12 High-Fiber Lunch Ideas
Lunch is the perfect opportunity to refuel your body and get a healthy dose of fiber to power you through the afternoon. A high-fiber lunch can help stabilize your blood sugar levels, prevent that dreaded afternoon slump, and keep you feeling full and satisfied until dinner. From hearty soups and salads to flavorful bowls and sandwiches, there are many delicious ways to incorporate more fiber into your midday meal. Here are 12 high-fiber lunch ideas, complete with full recipes, to help you create nutritious and satisfying lunches.
1. Hearty Lentil Soup
Lentil soup is a classic, comforting, and incredibly nutritious lunch. Lentils are an excellent source of fiber and plant-based protein, making this soup both filling and healthy.
Ingredients:
- 1 tablespoon olive oil
- 1 onion, chopped
- 2 carrots, chopped
- 2 celery stalks, chopped
- 2 cloves garlic, minced
- 1 cup brown or green lentils, rinsed
- 6 cups vegetable broth
- 1 (14.5-ounce) can diced tomatoes, undrained
- 1 teaspoon dried thyme
- Salt and pepper to taste
Instructions:
- Heat the olive oil in a large pot or Dutch oven over medium heat. Add the onion, carrots, and celery and cook until softened, about 5-7 minutes.

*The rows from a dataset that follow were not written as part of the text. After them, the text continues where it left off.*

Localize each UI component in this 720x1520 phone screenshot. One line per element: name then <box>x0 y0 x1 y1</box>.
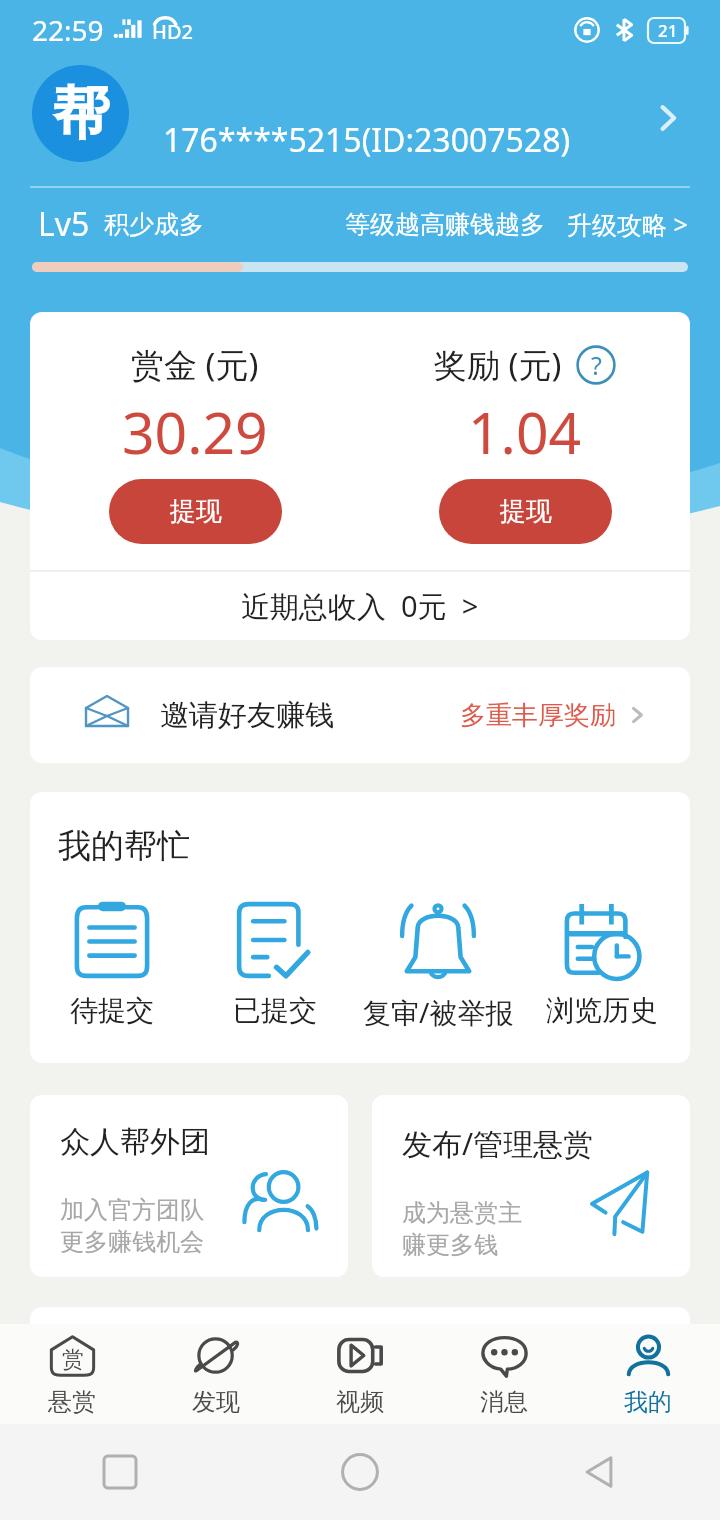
staticText: 21 <box>658 19 678 42</box>
staticText: HD2 <box>152 18 194 45</box>
staticText: 1.04 <box>468 393 582 471</box>
staticText: 赏金 (元) <box>131 342 259 387</box>
staticText: 帮 <box>52 77 110 150</box>
staticText: 已提交 <box>233 993 317 1028</box>
staticText: 积少成多 <box>104 209 204 240</box>
button[interactable]: Home <box>240 1424 480 1520</box>
staticText: 奖励 (元) <box>434 342 562 387</box>
staticText: 浏览历史 <box>546 993 658 1028</box>
staticText: 发现 <box>192 1387 240 1417</box>
button[interactable]: Recents <box>0 1424 240 1520</box>
staticText: 复审/被举报 <box>363 993 514 1031</box>
staticText: 消息 <box>480 1387 528 1417</box>
button[interactable]: 众人帮外团 <box>30 1095 348 1277</box>
button[interactable]: Lv5 <box>0 188 720 260</box>
button[interactable]: Back <box>480 1424 720 1520</box>
staticText: 22:59 <box>32 11 104 49</box>
button[interactable]: 待提交 <box>30 901 193 1028</box>
button[interactable]: 邀请好友赚钱 <box>30 667 690 763</box>
staticText: 我的 <box>624 1387 672 1417</box>
staticText: Lv5 <box>38 202 90 246</box>
staticText: 众人帮外团 <box>60 1123 210 1161</box>
staticText: 等级越高赚钱越多 <box>345 209 545 240</box>
button[interactable]: 提现 <box>109 479 282 544</box>
button[interactable]: 浏览历史 <box>520 901 684 1028</box>
button[interactable]: Reward help <box>576 345 616 385</box>
button[interactable]: 发现 <box>144 1324 288 1424</box>
staticText: 待提交 <box>70 993 154 1028</box>
button[interactable]: 赏 <box>0 1324 144 1424</box>
staticText: 升级攻略 > <box>567 207 688 241</box>
button[interactable]: 我的 <box>576 1324 720 1424</box>
staticText: 提现 <box>500 495 552 528</box>
staticText: 30.29 <box>122 393 268 471</box>
staticText: 176****5215(ID:23007528) <box>163 118 571 162</box>
button[interactable]: 提现 <box>439 479 612 544</box>
button[interactable]: 复审/被举报 <box>356 901 520 1031</box>
staticText: 成为悬赏主 赚更多钱 <box>402 1198 522 1260</box>
staticText: 邀请好友赚钱 <box>160 697 334 734</box>
staticText: 我的帮忙 <box>58 825 190 867</box>
button[interactable]: 近期总收入 0元 > <box>30 572 690 640</box>
staticText: 发布/管理悬赏 <box>402 1123 594 1164</box>
staticText: ? <box>591 348 602 382</box>
staticText: 多重丰厚奖励 <box>460 699 616 732</box>
staticText: 近期总收入 0元 > <box>241 586 479 626</box>
button[interactable]: 已提交 <box>193 901 356 1028</box>
staticText: 提现 <box>170 495 222 528</box>
staticText: 悬赏 <box>48 1387 96 1417</box>
button[interactable]: 视频 <box>288 1324 432 1424</box>
staticText: 赏 <box>62 1346 84 1374</box>
button[interactable]: 消息 <box>432 1324 576 1424</box>
staticText: 视频 <box>336 1387 384 1417</box>
button[interactable]: Account details <box>640 90 696 146</box>
button[interactable]: 发布/管理悬赏 <box>372 1095 690 1277</box>
staticText: 加入官方团队 更多赚钱机会 <box>60 1195 204 1257</box>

- Add the garlic and cook for another minute until fragrant.
- Stir in the lentils, vegetable broth, diced tomatoes, and thyme. Bring to a boil, then reduce the heat and simmer for 45-60 minutes, or until the lentils are tender.
- Season with salt and pepper to taste. Serve hot.
2. Chickpea Salad Sandwich
This vegetarian take on a classic chicken salad sandwich is made with chickpeas, which are packed with fiber and protein. It’s a quick, easy, and delicious lunch option.
Ingredients:
- 1 (15-ounce) can chickpeas, rinsed and drained
- 1/4 cup mayonnaise or Greek yogurt
- 1 celery stalk, finely chopped
- 1/4 red onion, finely chopped
- 1 tablespoon Dijon mustard
- Salt and pepper to taste
- 4 slices whole-grain bread
- Lettuce and tomato slices for serving
Instructions:
- In a medium bowl, mash the chickpeas with a fork until they are partially broken down.
- Stir in the mayonnaise or Greek yogurt, celery, red onion, and Dijon mustard.
- Season with salt and pepper to taste.
- Serve the chickpea salad on whole-grain bread with lettuce and tomato.
3. Black Bean Burrito Bowl
A deconstructed burrito in a bowl, this recipe is a great way to get a balanced and fiber-rich lunch. It’s also easily customizable with your favorite toppings.
Ingredients:
- 1 cup cooked brown rice
- 1/2 cup canned black beans, rinsed and drained
- 1/2 cup corn, fresh or frozen
- 1/4 cup salsa
- 1/4 avocado, diced
- 2 tablespoons chopped fresh cilantro
- Lime wedges for serving
Instructions:
- In a bowl, combine the cooked brown rice, black beans, and corn.
- Top with salsa, avocado, and cilantro.
- Serve with a lime wedge to squeeze over the top.
4. Quinoa Salad with Chickpeas and Vegetables
This refreshing and colorful salad is packed with protein, fiber, and a variety of vitamins and minerals. It’s a perfect make-ahead lunch that you can enjoy throughout the week.
Ingredients:
- 1 cup cooked quinoa, cooled
- 1 (15-ounce) can chickpeas, rinsed and drained
- 1 cucumber, diced
- 1 bell pepper, diced
- 1/4 red onion, finely chopped
- 1/4 cup chopped fresh parsley
- For the dressing:
- 3 tablespoons olive oil
- 2 tablespoons lemon juice
- 1 teaspoon Dijon mustard
- Salt and pepper to taste
Instructions:
- In a large bowl, combine the quinoa, chickpeas, cucumber, bell pepper, red onion, and parsley.
- In a small bowl, whisk together the olive oil, lemon juice, Dijon mustard, salt, and pepper.
- Pour the dressing over the salad and toss to combine. Serve chilled or at room temperature.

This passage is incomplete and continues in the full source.